Шрифт:
Интервал:
Закладка:
Недовольство критиков было в каком-то смысле оправданно: ведь «Христос и Антихрист» представляет явный отход от реалистических традиций XIX века. Мережковский отказался от историцизма позитивистского толка и развития сюжета и персонажей в романе в пользу системы перекликающихся лейтмотивов и типов персонажей, повторяющихся в трилогии. Масштабные различия во времени и месте действия романов становятся, таким образом, малозначимыми, так как общность эпох подчеркивается сильнее, чем различия определенных периодов, а цикличность преобладает над историческим прогрессом благодаря повторению определенных тем в каждом из романов[95]. В соответствии с их, в сущности, вневременным характером персонажи трилогии выражали философские взгляды намного более современные, чем они сами. Император IV века Юлиан, как отметили критики, стал у Мережковского фигурой явно ницшеанского толка[96]. А многие персонажи эпохи Возрождения как будто явились из литературных салонов эпохи fin-de-siecle [Панченко 1990: 635]. В отличие от сложных психологических портретов, которыми читатель наслаждается в произведениях Достоевского или Льва Толстого, в романах Мережковского герои не так хорошо развиты – Андрей Белый писал, что они интересны только как символы, а не независимые личности [Белый 1908: 80][97]. Более того, некоторые из этих персонажей имели схожесть с декадентами рубежа веков. Мережковский порвал с реалистической традицией, используя роман как платформу для обсуждения современных социально-экономических условий, тем самым завоевав репутацию, на самом деле не совсем справедливую, поборника идеи «искусства ради искусства»[98]. В стилистическом и тематическом аспекте романы трилогии «Христос и Антихрист» опираются на последние открытия французских символистов и археологических раскопок Древнего Рима, давая голос новой, «опасной» философии Фридриха Ницше и питая художественные дебаты современников.

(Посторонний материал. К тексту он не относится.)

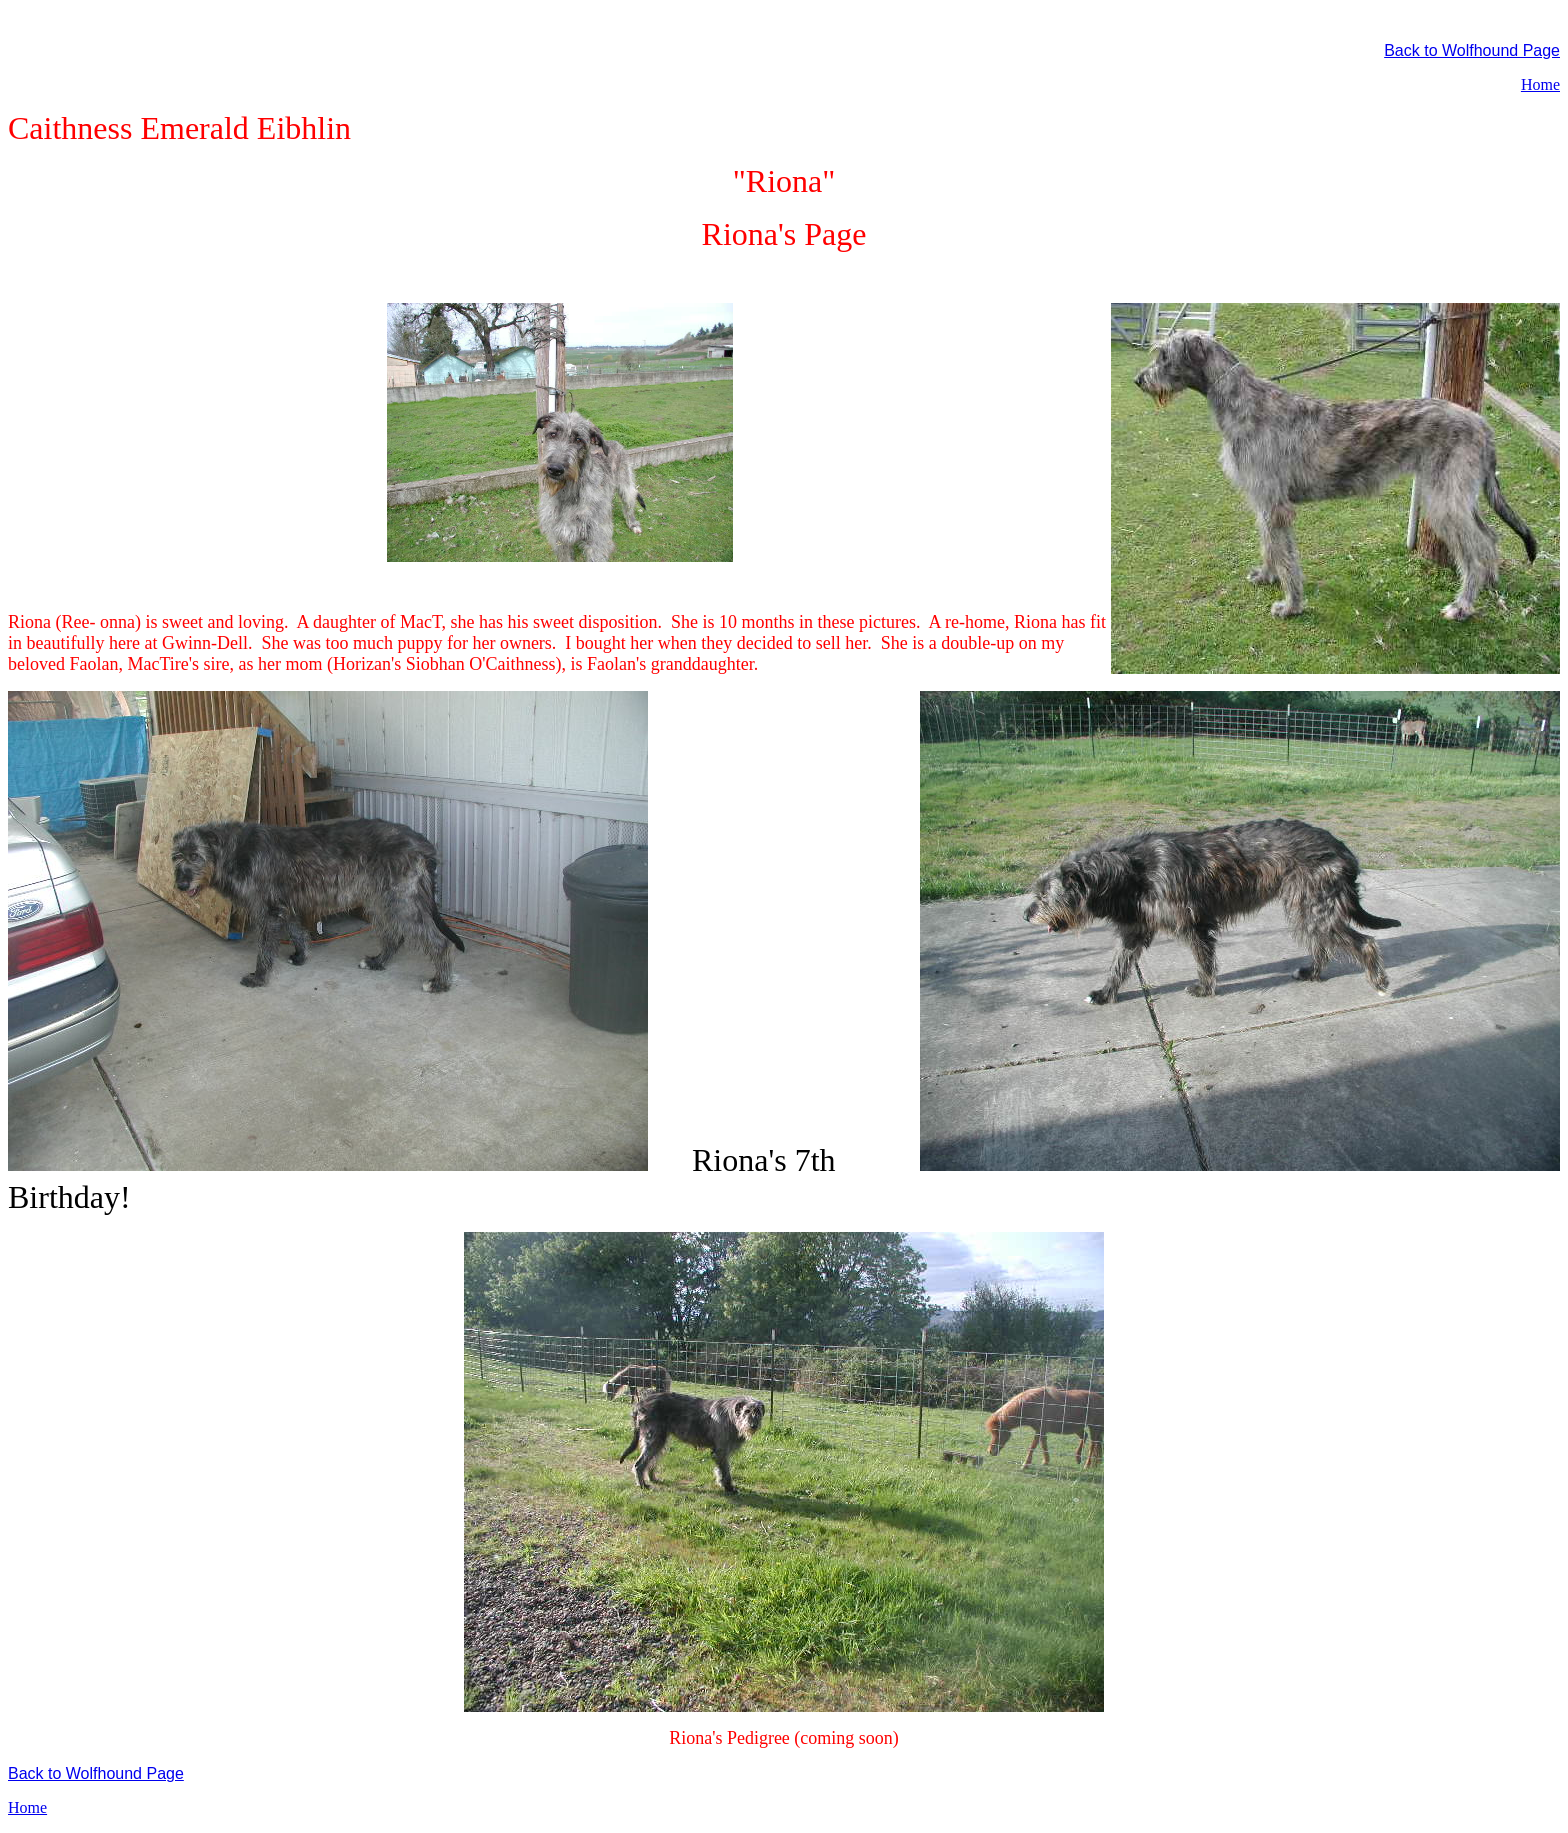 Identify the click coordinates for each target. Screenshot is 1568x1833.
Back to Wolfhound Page (1472, 50)
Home (1540, 84)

Таким образом, они иллюстрируют присущую романистике открытую концовку, которая, по мнению М. М. Бахтина, происходит из связи романа с современной реальностью, также находящейся в процессе формирования. «Только становящийся сам может понять становление» [Бахтин 1975: 451]. Для тех, кто не желал отказаться от социально направленного реалистического романа, этот процесс не был привлекателен, а Мережковский, провозглашавший новую русскую эстетику, был признан ущербным.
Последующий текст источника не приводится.